- #246
AndreiB
- 192
- 33
A. Neumaier said:Correlations at different points in space are nonlocal, by definition, because they depend on what happens at both points. No matter how you try to explain them.
OK, then a chess table is a non-local object according to your definition. Such "non-locality" is of no concern since it does not contradict relativity. The type of non-locality which is forced upon us by the EPR argument (if hidden variables are denied) does contradict relativity because you need to postulate a causal link between space-like measurements. Let's call this relevant type of nonlocality FTLC (faster then light causality).
A. Neumaier said:I discuss locality in Section 4.4-4.5 of Part II of my preprint series, and in Chapter 13.5-13.6 of my book.
I red those chapters but I admit I do not understand what is your explanation for the perfect EPR anti correlations (I think it's better to only discuss the case of measurements performed on the same axis, say Z and not bother with rotating detectors).
You say:
"The thermal interpretation explicitly acknowledges that all quantum objects (systems and subsystems) have an uncertain, not sharply definable (and sometimes extremely extended) position, hence are intrinsically nonlocal.
Thus it violates the assumptions of Bell’s theorem and its variations."
I do not think this is true. A pair of rotating billiard balls or a long rod are extended objects, "intrinsically nonlocal" - according to your definition of locality - but you cannot violate Bell's inequalities with them. At no point does Bell assume that the entangled system must consist of a single point in space which seems the only object you would call "local".
"Attempting to literally interpret the two photons in a system with an entangled 2-photon state leads
to paradoxes related to seemingly acausal nonlocal correlations."
As pointed out earlier, the EPR argument makes no assumption regarding the nature of those photons, fields, or whatever they might be. It only looks at the properly recorded measurement results.
"Whatever Alice and Bob measure far away depends on the whole 2-photon system."
So, this extended 2-photon system is a hidden variable?
"Over long distances, the uncertainty intrinsic to the 2-photon system becomes huge"
And how is this supposed to help us? Being more uncertain does not seem to help achieving the perfect predictions possible in the EPR situation. And, again, why is this relevant?
"The object becomes vastly extended – so nonlocal that the assumptions in Bell’s argument are obviously violated."
No, not any large object can pass Bell's theorem.
"Alice’s and Bob’s position are causally unrelated."
Agreed, this is what relativity implies.
"But something else from Alice becomes known to Bob faster than light – conditional information."

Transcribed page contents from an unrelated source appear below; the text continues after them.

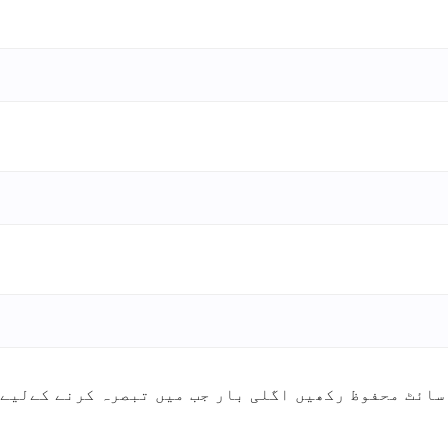
سائٹ محفوظ رکھیں اگلی بار جب میں تبصرہ کرنے کےلیے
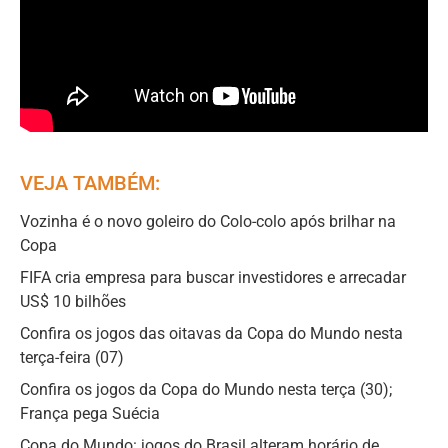
VEJA TAMBÉM:
Vozinha é o novo goleiro do Colo-colo após brilhar na
Copa
FIFA cria empresa para buscar investidores e arrecadar
US$ 10 bilhões
Confira os jogos das oitavas da Copa do Mundo nesta
terça-feira (07)
Confira os jogos da Copa do Mundo nesta terça (30);
França pega Suécia
Copa do Mundo: jogos do Brasil alteram horário de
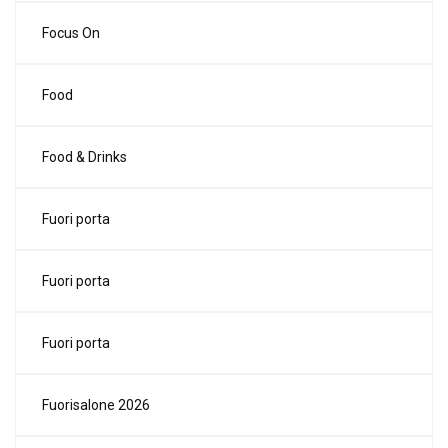
Focus On
Food
Food & Drinks
Fuori porta
Fuori porta
Fuori porta
Fuorisalone 2026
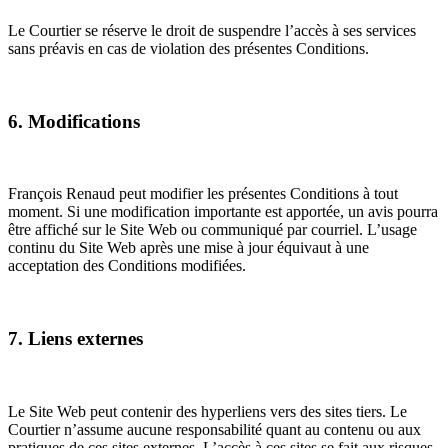
Le Courtier se réserve le droit de suspendre l’accès à ses services
sans préavis en cas de violation des présentes Conditions.
6. Modifications
François Renaud peut modifier les présentes Conditions à tout
moment. Si une modification importante est apportée, un avis pourra
être affiché sur le Site Web ou communiqué par courriel. L’usage
continu du Site Web après une mise à jour équivaut à une
acceptation des Conditions modifiées.
7. Liens externes
Le Site Web peut contenir des hyperliens vers des sites tiers. Le
Courtier n’assume aucune responsabilité quant au contenu ou aux
pratiques de ces sites externes. L’accès à ces sites se fait aux risques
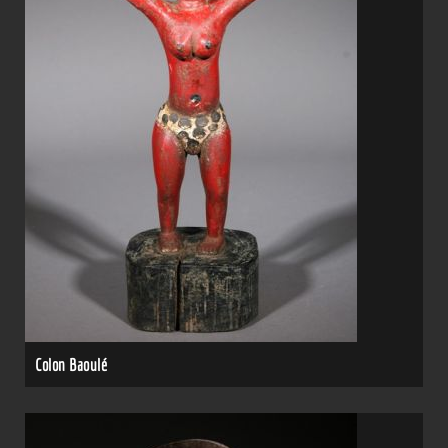
Colon Baoulé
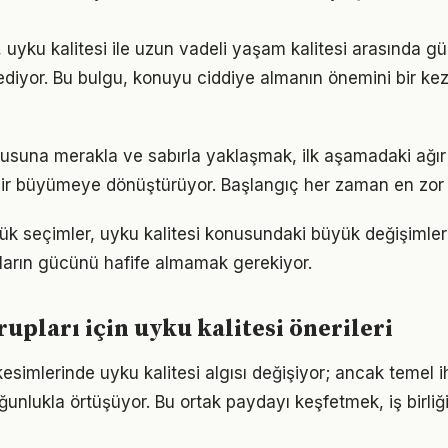
 uyku kalitesi ile uzun vadeli yaşam kalitesi arasında güçl
ediyor. Bu bulgu, konuyu ciddiye almanın önemini bir ke
nusuna merakla ve sabırla yaklaşmak, ilk aşamadaki ağır 
ir büyümeye dönüştürüyor. Başlangıç her zaman en zor k
ük seçimler, uyku kalitesi konusundaki büyük değişimleri
ıkların gücünü hafife almamak gerekiyor.
rupları için uyku kalitesi önerileri
esimlerinde uyku kalitesi algısı değişiyor; ancak temel i
ğunlukla örtüşüyor. Bu ortak paydayı keşfetmek, iş birliğ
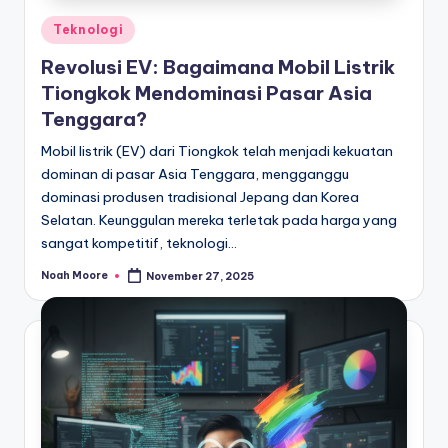
Posted
Teknologi
in
Revolusi EV: Bagaimana Mobil Listrik
Tiongkok Mendominasi Pasar Asia
Tenggara?
Mobil listrik (EV) dari Tiongkok telah menjadi kekuatan
dominan di pasar Asia Tenggara, mengganggu
dominasi produsen tradisional Jepang dan Korea
Selatan. Keunggulan mereka terletak pada harga yang
sangat kompetitif, teknologi…
Noah Moore
November 27, 2025
Posted
by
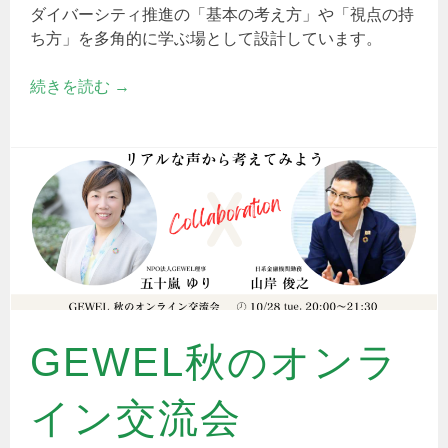
ダイバーシティ推進の「基本の考え方」や「視点の持
ち方」を多角的に学ぶ場として設計しています。
続きを読む
→
GEWEL秋のオンラ
イン交流会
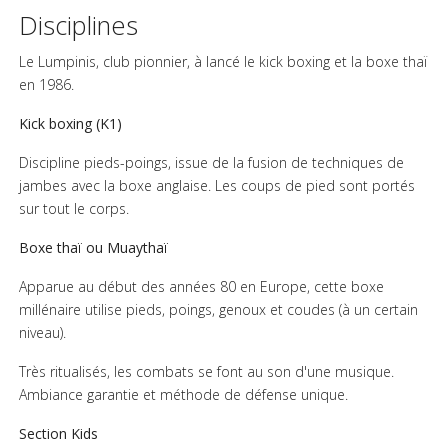
Disciplines
Le Lumpinis, club pionnier, à lancé le kick boxing et la boxe thaï
en 1986.
Kick boxing (K1)
Discipline pieds-poings, issue de la fusion de techniques de
jambes avec la boxe anglaise. Les coups de pied sont portés
sur tout le corps.
Boxe thaï ou Muaythaï
Apparue au début des années 80 en Europe, cette boxe
millénaire utilise pieds, poings, genoux et coudes (à un certain
niveau).
Très ritualisés, les combats se font au son d'une musique.
Ambiance garantie et méthode de défense unique.
Section Kids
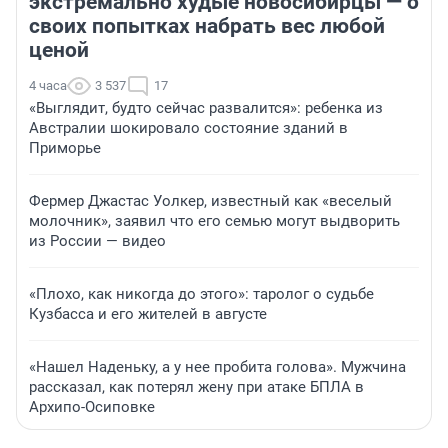
экстремально худые новосибирцы — о
своих попытках набрать вес любой
ценой
4 часа
3 537
17
«Выглядит, будто сейчас развалится»: ребенка из
Австралии шокировало состояние зданий в
Приморье
Фермер Джастас Уолкер, известный как «веселый
молочник», заявил что его семью могут выдворить
из России — видео
«Плохо, как никогда до этого»: таролог о судьбе
Кузбасса и его жителей в августе
«Нашел Наденьку, а у нее пробита голова». Мужчина
рассказал, как потерял жену при атаке БПЛА в
Архипо-Осиповке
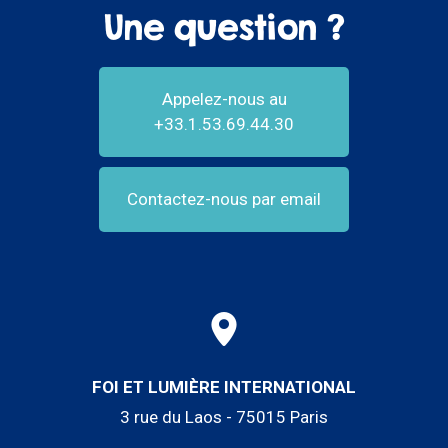
Une question ?
Appelez-nous au
+33.1.53.69.44.30
Contactez-nous par email
FOI ET LUMIÈRE INTERNATIONAL
3 rue du Laos - 75015 Paris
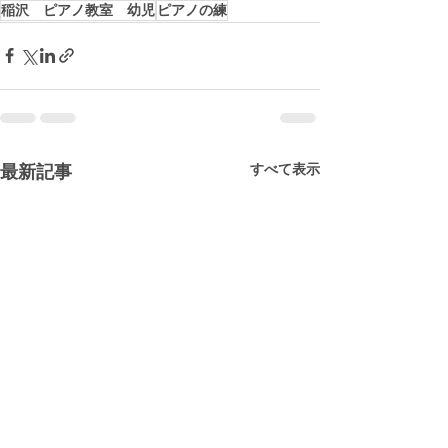
稲沢 ピアノ教室 幼児
ピアノの練
すべて表示
最新記事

This is another way of saying that EPR correlations are known to exist. We know that.
"In Bell-type experiments, the conditional information and the correlations become actual only when someone (like Charles) has access to the actual data resolving the condition"
True, but irrelevant.
"It is easily seen that extended causality is observed."
This is an assertion. It does not follow from anything you said before.
You conclude:
"This doesn”t explain everything about the observed correlations"
It doesn't explain anything. If your "extended object" determine the measurement results you have a hidden-variable theory and is consistent with relativity. If your "extended object" doesn't determine the results then it must behave like a perfectly rigid object which is impossible in relativity. Which is it?